Feature distributions :

ft_to_pairplot=['s2','s3','s4','s8','s9','s11','s17','labels']
g = sns.PairGrid(X_conc[ft_to_pairplot], hue="labels", vars=ft_to_pairplot[:-1])
g = g.map_diag(plt.hist, histtype="step", linewidth=3)
g.map_upper(plt.scatter)
g.map_lower(sns.kdeplot)
g = g.add_legend()

png

$\rightarrow$ Here we used a pairplot to see the bivariate relation between each pair of features and distribution of each feature.

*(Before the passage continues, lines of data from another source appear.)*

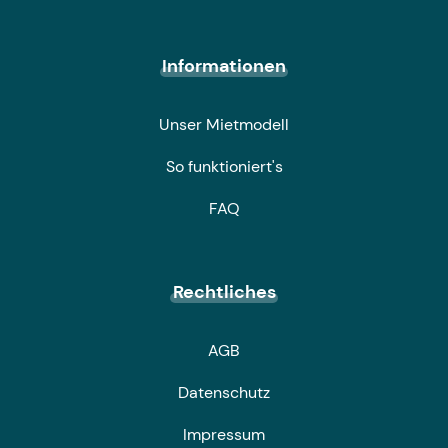
Informationen
Unser Mietmodell
So funktioniert's
FAQ
Rechtliches
AGB
Datenschutz
Impressum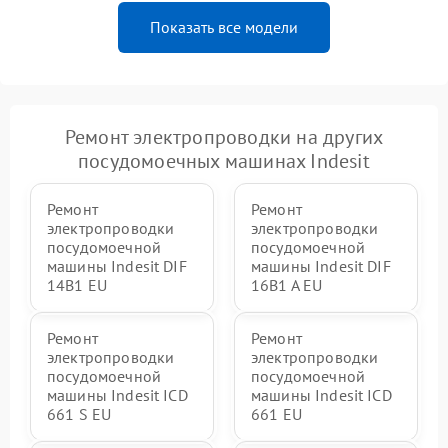
Показать все модели
Ремонт электропроводки на других
посудомоечных машинах Indesit
Ремонт
Ремонт
электропроводки
электропроводки
посудомоечной
посудомоечной
машины Indesit DIF
машины Indesit DIF
14B1 EU
16B1 A EU
Ремонт
Ремонт
электропроводки
электропроводки
посудомоечной
посудомоечной
машины Indesit ICD
машины Indesit ICD
661 S EU
661 EU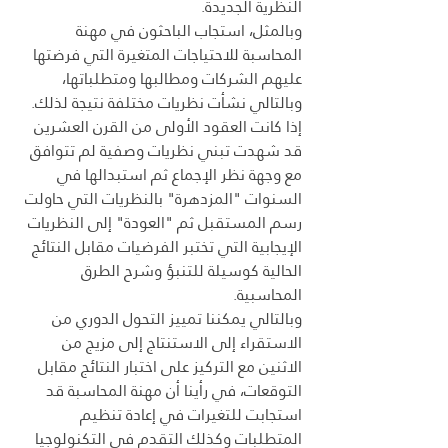
النظرية الجديدة.
وبالمثل، استجاب الباحثون في مهنة 
المحاسبة للاحتياجات المتغيرة التي فرضتها 
عليهم الشركات ومطالبها ومتطلباتها، 
وبالتالي نشأت نظريات مختلفة نتيجة لذلك.
إذا كانت العقود الأولى من القرن العشرين 
قد شهدت تبني نظريات وصفية لم تتوافق 
مع وجهة نظر الإجماع ثم استبدالها في 
السنوات "المزدهرة" بالنظريات التي حاولت 
رسم المستقبل ثم "العودة" إلى النظريات 
الإيجابية التي تختبر الفرضيات مقابل النتائج 
الحالية كوسيلة للتنبؤ وشرح الطرق 
المحاسبية.
وبالتالي يمكننا تمييز التحول الدوري من 
الاستقراء إلى الاستنتاج إلى مزيج من 
الاثنين مع التركيز على اختبار النتائج مقابل 
التوقعات، في رأينا أن مهنة المحاسبة قد 
استجابت للتغيرات في إعادة تنظيم 
المتطلبات وكذلك التقدم في التكنولوجيا 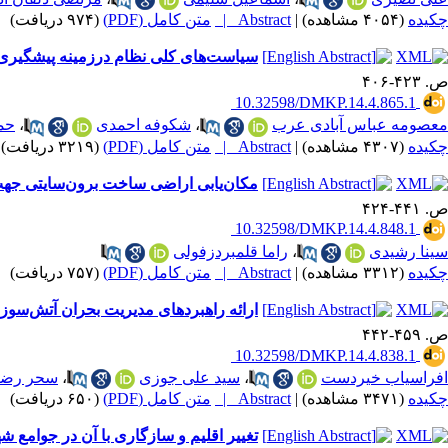
چکیده
(۴۰۵۴ مشاهده)
|
Abstract |
متن کامل (PDF)
(۹۷۴ دریافت)
|
سیاست‌های کلی نظام در‌زمینه پیشگیری
ص. ۴۲۳-۴۰۶
‎ 10.32598/DMKP.14.4.865.1
معصومه عباس آبادی عرب
،
شکوفه احمدی
،
حم
چکیده
(۴۳۰۷ مشاهده)
|
Abstract |
متن کامل (PDF)
(۳۲۱۹ دریافت)
|
مکان‌یابی اراضی ساخت برون‌سایتی جه
ص. ۴۴۱-۴۲۴
‎ 10.32598/DMKP.14.4.848.1
سینا رشیدی
،
راما قلمبردزفولی
چکیده
(۳۳۱۲ مشاهده)
|
Abstract |
متن کامل (PDF)
(۷۵۷ دریافت)
|
ارائه راهبردهای مدیریت بحران آتش‌سوزی در ب
ص. ۴۵۹-۴۴۲
‎ 10.32598/DMKP.14.4.838.1
افراسیاب خیردست
،
سید علی جوزی
،
سحر رضا
چکیده
(۳۴۷۱ مشاهده)
|
Abstract |
متن کامل (PDF)
(۶۵۰ دریافت)
|
تغییر اقلیم و سازگاری با آن در جوامع ش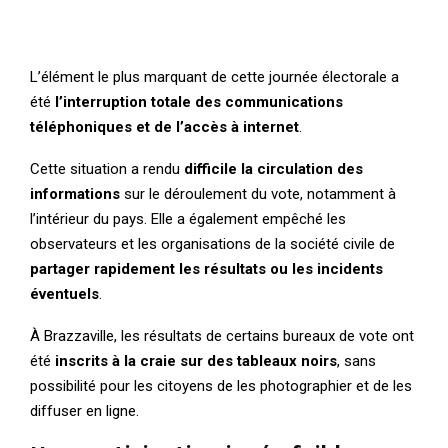
L’élément le plus marquant de cette journée électorale a
été
l’interruption totale des communications
téléphoniques et de l’accès à internet
.
Cette situation a rendu
difficile la circulation des
informations
sur le déroulement du vote, notamment à
l’intérieur du pays. Elle a également empêché les
observateurs et les organisations de la société civile de
partager rapidement les résultats ou les incidents
éventuels
.
À Brazzaville, les résultats de certains bureaux de vote ont
été
inscrits à la craie sur des tableaux noirs
, sans
possibilité pour les citoyens de les photographier et de les
diffuser en ligne.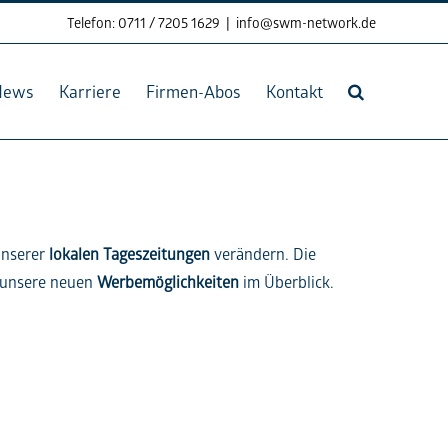
Telefon: 0711 / 7205 1629
|
info@swm-network.de
News
Karriere
Firmen-Abos
Kontakt
nserer
lokalen Tageszeitungen
verändern. Die
e unsere neuen
Werbemöglichkeiten
im Überblick.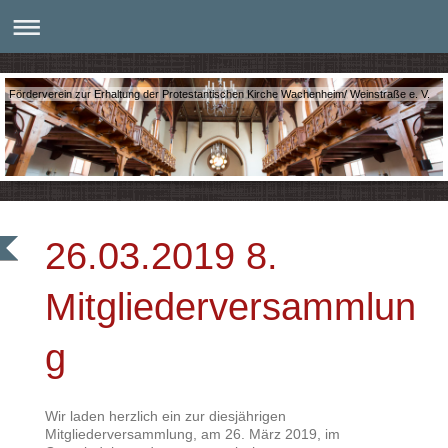
Förderverein zur Erhaltung der Protestantischen Kirche Wachenheim/ Weinstraße e. V.
26.03.2019 8.
Mitgliederversammlun
g
Wir laden herzlich ein zur diesjährigen
Mitgliederversammlung, am 26. März 2019, im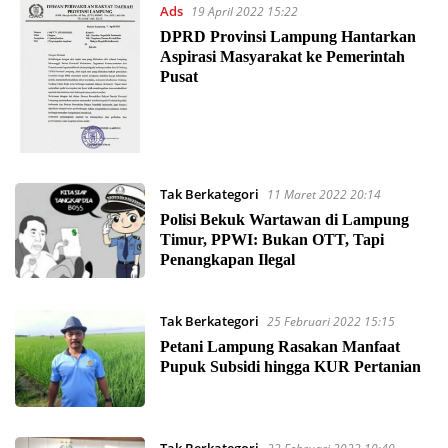
Ads
19 April 2022 15:22
DPRD Provinsi Lampung Hantarkan
Aspirasi Masyarakat ke Pemerintah
Pusat
Tak Berkategori
11 Maret 2022 20:14
Polisi Bekuk Wartawan di Lampung
Timur, PPWI: Bukan OTT, Tapi
Penangkapan Ilegal
Tak Berkategori
25 Februari 2022 15:15
Petani Lampung Rasakan Manfaat
Pupuk Subsidi hingga KUR Pertanian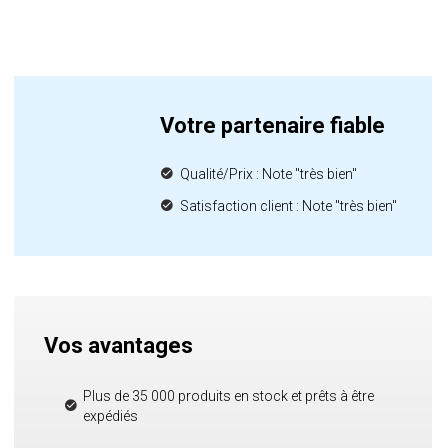
Votre partenaire fiable
Qualité/Prix : Note "très bien"
Satisfaction client : Note "très bien"
Vos avantages
Plus de 35 000 produits en stock et prêts à être
expédiés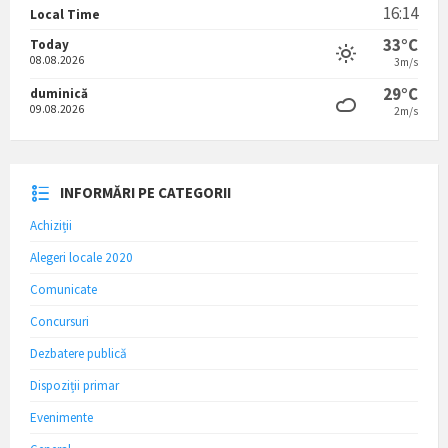
16:14
Local Time
33°C
Today
08.08.2026
3m/s
29°C
duminică
09.08.2026
2m/s
INFORMĂRI PE CATEGORII
Achiziții
Alegeri locale 2020
Comunicate
Concursuri
Dezbatere publică
Dispoziții primar
Evenimente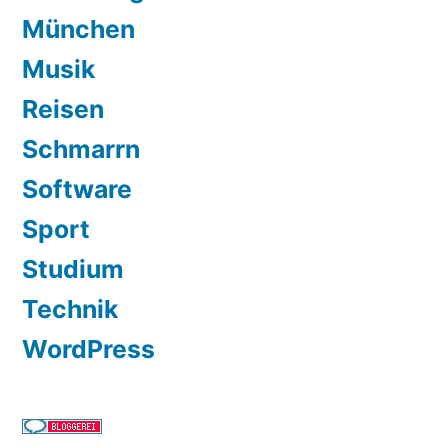
München
Musik
Reisen
Schmarrn
Software
Sport
Studium
Technik
WordPress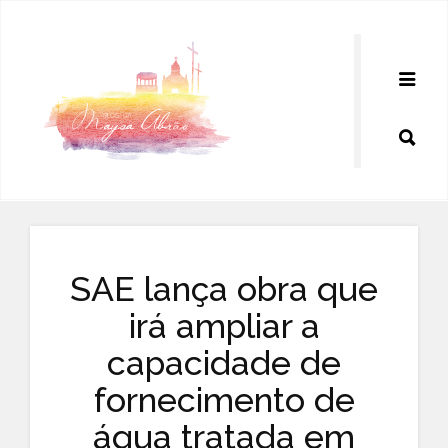
Pular
para
o
conteúdo
SAE lança obra que
irá ampliar a
capacidade de
fornecimento de
água tratada em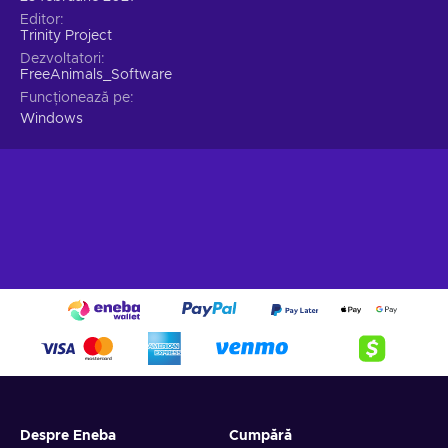
Editor
Trinity Project
Dezvoltatori
FreeAnimals_Software
Funcționează pe
Windows
Despre Eneba
Cumpără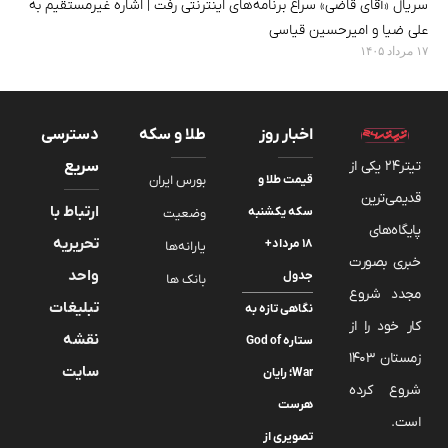
سریال «آقای قاضی» سراغ برنامه‌های اینترنتی رفت | اشاره غیرمستقیم به
علی ضیا و امیرحسین قیاسی
۱۷ مرداد ۱۴۰۵
اخبار روز
طلا و سکه
دسترسی
تیتر24 یکی از
سریع
قیمت طلا و
بورس ایران
قدیمی‌ترین
ارتباط با
سکه یکشنبه
وضعیت
پایگاه‌های
تحریریه
۱۸ مرداد+
یارانه‌ها
خبری بصورت
واحد
جدول
بانک ها
مجدد شروع
تبلیغات
نگاهی تازه به
کار خود را از
نقشه
ستاره God of
زمستان 1403
سایت
War؛ رایان
شروع کرده
هرست
است.
تصویری از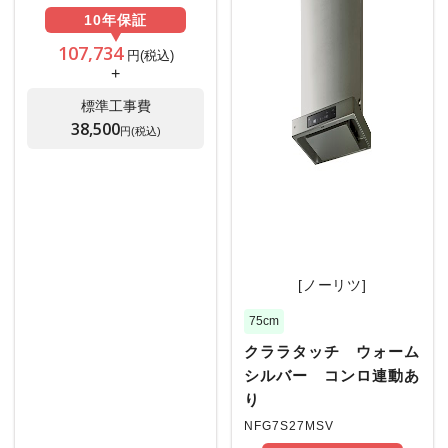
10年
保証
107,734
円(税込)
+
標準工事費
38,500
円(税込)
[ノーリツ]
75cm
クララタッチ ウォーム
シルバー コンロ連動あ
り
NFG7S27MSV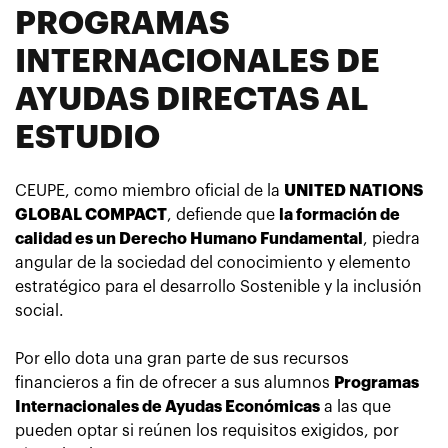
PROGRAMAS
INTERNACIONALES DE
AYUDAS DIRECTAS AL
ESTUDIO
CEUPE, como miembro oficial de la
UNITED NATIONS
GLOBAL COMPACT
, defiende que
la formación de
calidad es un Derecho Humano Fundamental
, piedra
angular de la sociedad del conocimiento y elemento
estratégico para el desarrollo Sostenible y la inclusión
social.
Por ello dota una gran parte de sus recursos
financieros a fin de ofrecer a sus alumnos
Programas
Internacionales de Ayudas Económicas
a las que
pueden optar si reúnen los requisitos exigidos, por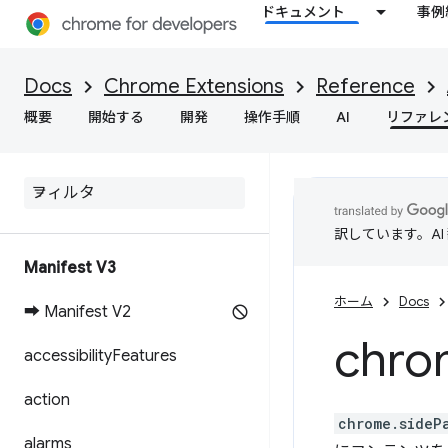
ドキュメント
事例
Docs
Chrome Extensions
Reference
概要
開始する
開発
操作手順
AI
リファレ
訳しています。A
Manifest V3
ホーム
Docs
➡ Manifest V2
chro
accessibility
Features
action
chrome.sideP
alarms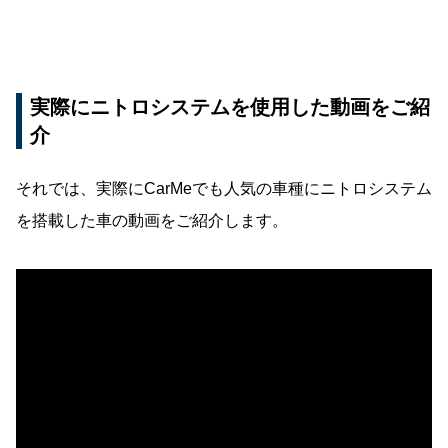
実際にニトロシステムを使用した動画をご紹
介
それでは、実際にCarMeでも人気の車種にニトロシステム
を搭載した車の動画をご紹介します。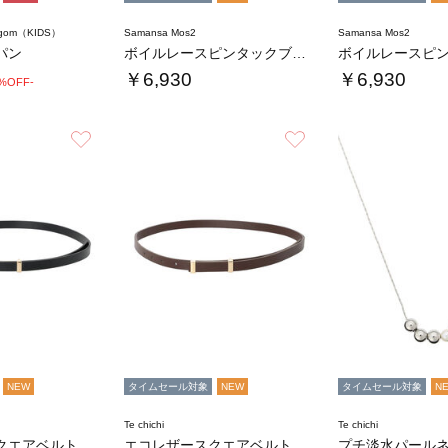
agom（KIDS）
Samansa Mos2
Samansa Mos2
パン
ボイルレースピンタックブラウス
￥6,930
￥6,930
0%OFF-
お気に入り
お気に入り
NEW
タイムセール対象
NEW
タイムセール対象
N
Te chichi
Te chichi
クエアベルト
エコレザースクエアベルト
プチ淡水パール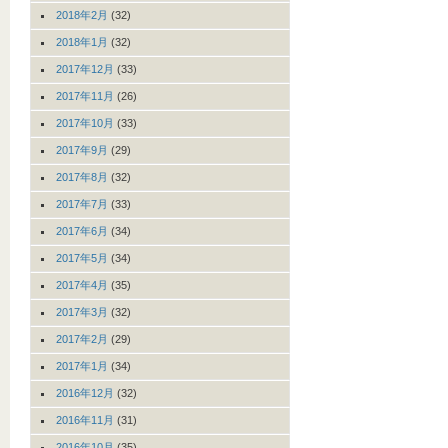
2018年2月
(32)
2018年1月
(32)
2017年12月
(33)
2017年11月
(26)
2017年10月
(33)
2017年9月
(29)
2017年8月
(32)
2017年7月
(33)
2017年6月
(34)
2017年5月
(34)
2017年4月
(35)
2017年3月
(32)
2017年2月
(29)
2017年1月
(34)
2016年12月
(32)
2016年11月
(31)
2016年10月
(35)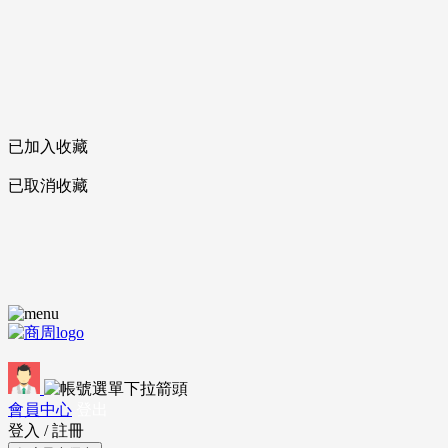
已加入收藏
已取消收藏
會員中心
登出
登入
/
註冊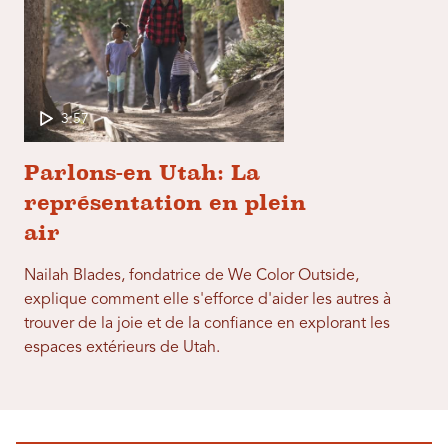
3:57
Parlons-en Utah: La
représentation en plein
air
Nailah Blades, fondatrice de We Color Outside,
explique comment elle s'efforce d'aider les autres à
trouver de la joie et de la confiance en explorant les
espaces extérieurs de Utah.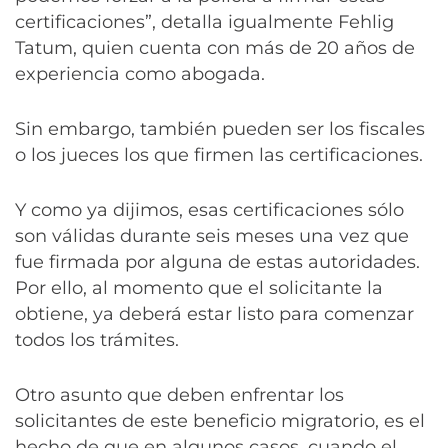
certificaciones”, detalla igualmente Fehlig
Tatum, quien cuenta con más de 20 años de
experiencia como abogada.
Sin embargo, también pueden ser los fiscales
o los jueces los que firmen las certificaciones.
Y como ya dijimos, esas certificaciones sólo
son válidas durante seis meses una vez que
fue firmada por alguna de estas autoridades.
Por ello, al momento que el solicitante la
obtiene, ya deberá estar listo para comenzar
todos los trámites.
Otro asunto que deben enfrentar los
solicitantes de este beneficio migratorio, es el
hecho de que en algunos casos, cuando el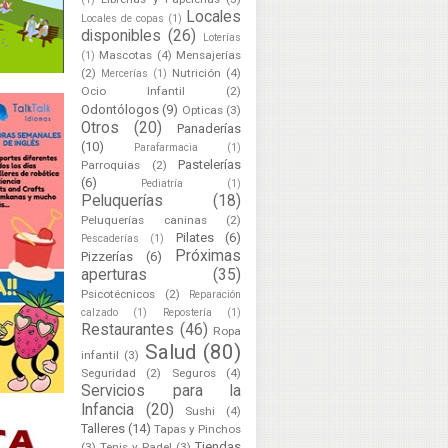
Locales
Locales de copas
(1)
disponibles
(26)
Loterías
Mascotas
(4)
Mensajerías
(1)
(2)
Nutrición
(4)
Mercerías
(1)
Ocio Infantil
(2)
Odontólogos
(9)
Opticas
(3)
Otros
(20)
Panaderías
(10)
Parafarmacia
(1)
Pastelerías
Parroquias
(2)
(6)
Pediatría
(1)
Peluquerías
(18)
Peluquerías caninas
(2)
Pilates
(6)
Pescaderías
(1)
Próximas
Pizzerías
(6)
aperturas
(35)
Psicotécnicos
(2)
Reparación
calzado
(1)
Repostería
(1)
Restaurantes
(46)
Ropa
Salud
(80)
infantil
(3)
Seguridad
(2)
Seguros
(4)
Servicios para la
Infancia
(20)
Sushi
(4)
Talleres
(14)
Tapas y Pinchos
Tiendas
(3)
Tenis y Padel
(3)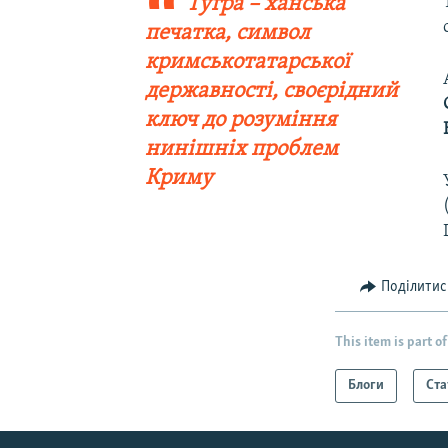
Тугра – ханська
печатка, символ
кримськотатарської
державності, своєрідний
ключ до розуміння
нинішніх проблем
Криму
Поділитис
This item is part of
Блоги
Ста
Русский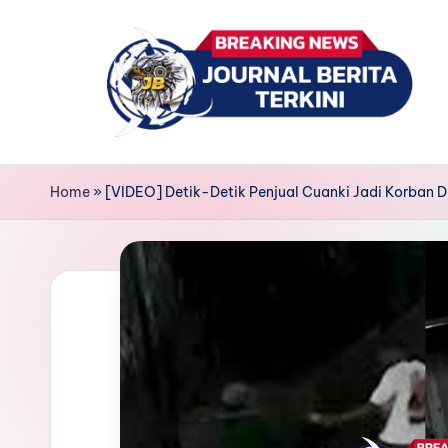
Skip
to
content
J
berita,
news
u
Home
»
[VIDEO] Detik-Detik Penjual Cuanki Jadi Korban
r
n
a
l
B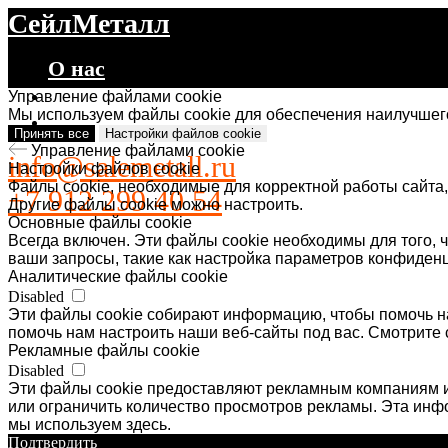
СейлМеталл
О нас
Каталог
Управление файлами cookie
Мы используем файлы cookie для обеспечения наилучшего
Контакты
Принять все
Настройки файлов cookie
Управление файлами cookie
info@salemetall.ru
Настройки файлов cookie
Файлы cookie, необходимые для корректной работы сайта,
+7 912 299 40 54
Другие файлы cookie можно настроить.
Основные файлы cookie
Всегда включен. Эти файлы cookie необходимы для того, ч
ваши запросы, такие как настройка параметров конфиденц
Аналитические файлы cookie
Disabled
Эти файлы cookie собирают информацию, чтобы помочь на
помочь нам настроить наши веб-сайты под вас. Смотрите 
Рекламные файлы cookie
Disabled
Эти файлы cookie предоставляют рекламным компаниям и
или ограничить количество просмотров рекламы. Эта ин
мы используем здесь.
Подтвердить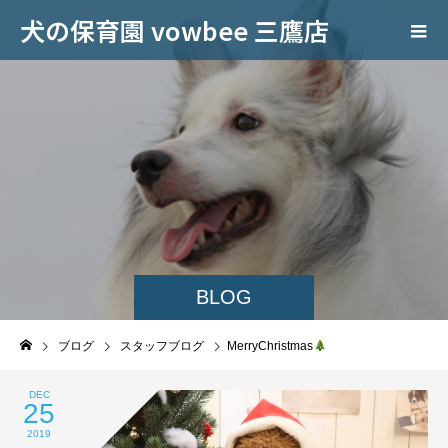
犬の保育園 vowbee 三鷹店
BLOG
ブログ
スタッフブログ
MerryChristmas
DEC
25
2019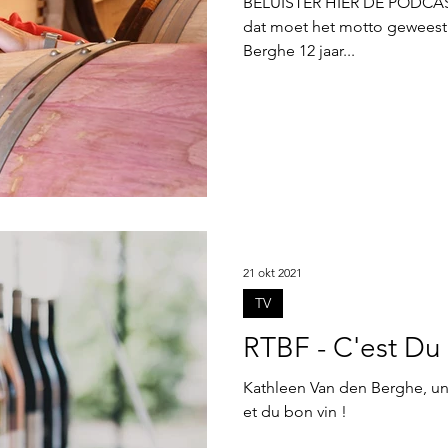
BELUISTER HIER DE PODCAST 
dat moet het motto geweest
Berghe 12 jaar...
21 okt 2021
TV
RTBF - C'est Du
Kathleen Van den Berghe, une
et du bon vin !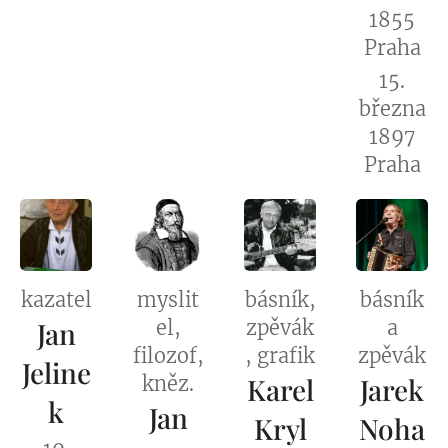
1855
Praha
15.
března
1897
Praha
kazatel
myslit
básník,
básník
Jan
el,
zpěvák
a
filozof,
, grafik
zpěvák
Jeline
kněz.
Karel
Jarek
k
Jan
Kryl
Noha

We notice that:

  • Classes are not seperated across all feature combinations, there is an overlap in their pairwise relationships.

  • Almost all features visualized above have normal distributions.

Relevant features inspection :

def viz_func(eng_id,df): 
    
    """ Plot time series of a single engine.
    
        Args:
        eng_id (int64): The id of the engine considered.

    Returns:
        plots
        
    """
    subset=df[df.ID==eng_id]
    f = subset.Cycle.iloc[-1]
    fig, axes = plt.subplots(nrows=7, ncols=1, figsize=(12,14), sharex=True)
    
    print (" Features inspection for engine : "+str(eng_id))
    ## Tempreture at LPC : 
    axes[0].plot(subset.Cycle , subset.s2)
    axes[0].legend(['s2(°R)'])
    axes[0].set_title('Tempretures at LPC outlet')
    
    ## Tempreture at HPC : 
    axes[1].plot(subset.Cycle , subset.s3)
    axes[1].legend(['s3(°R)'])
    axes[1].set_title('Tempretures at HPC outlet')
    
    ## Tempreture at LPT : 
    axes[2].plot(subset.Cycle , subset.s4)
    axes[2].legend(['s4(°R)'])
    axes[2].set_title('Tempretures at LPT outlet')
    
    ## Static pressure at HPC outlet
    
    axes[3].plot(subset.Cycle , subset.s11)
    axes[3].legend(['s11(psia)'])
    axes[3].set_title('Static pressure at HPC outlet')
    
    ## Physical core speed
    
    axes[4].plot(subset.Cycle , subset.s9)
    axes[4].legend(['s9(rpm)'])
    axes[4].set_title('Physical core speed')
    
    ## Physical fan speed
    
    axes[5].plot(subset.Cycle , subset.s8)
    axes[5].legend(['s8(rpm)'])
    axes[5].set_title('Physical fan speed')
    
    ## HPT coolant bleed
    axes[6].plot(subset.Cycle , subset.s20)
    axes[6].legend(['s20(lbm/s)'])
    axes[6].set_title('HPT coolant bleed')
    
    for ax in axes:
        ax.axvline(f-10,color='r',label='ttf =10')
        ax.axvline(f-30,color='g',label='ttf =30')
        ax.axvline(f-100,color='k',label='ttf =100')
        
    plt.legend(loc=6)
    print('**************')
    return fig , axes

Visualize randomly chosen engines :

Engines = X_conc['ID'].unique()
eng_ids = np.random.choice(Engines, size=3)
for eng in eng_ids: 
    viz_func(eng,X_conc)
    
 Features inspection for engine : 54
**************
 Features inspection for engine : 90
**************
 Features inspection for engine : 6
**************

png

png

png

$\rightarrow$ It is clear that the behaviour of sensors measurements differ from one class to another and especially when the number of cycles gets close to the failure point. These sensors measurements should then have been more explored in order to extract other valuable and informative information.

Classes caracteristics:

sns.violinplot(data=X_conc,x="labels", y="s2")
<matplotlib.axes._subplots.AxesSubplot at 0x7fec555c0908>

png

$\rightarrow$ Even though our features’ variances are quite low,these violinplots confirm the previous remark.

6. Features extraction

In order to have more informative and insightful data, we are going to generate new features using simple smoothing of the sensors’ measurements.
Since the observations related to each engine could be considered as time series independent from the other engines’ observations, the above functions will take that into consideration and apply rolling standard deviation (respectively mean) over a defined period of time (number of cycles) of a defined feature of a each engine seperately.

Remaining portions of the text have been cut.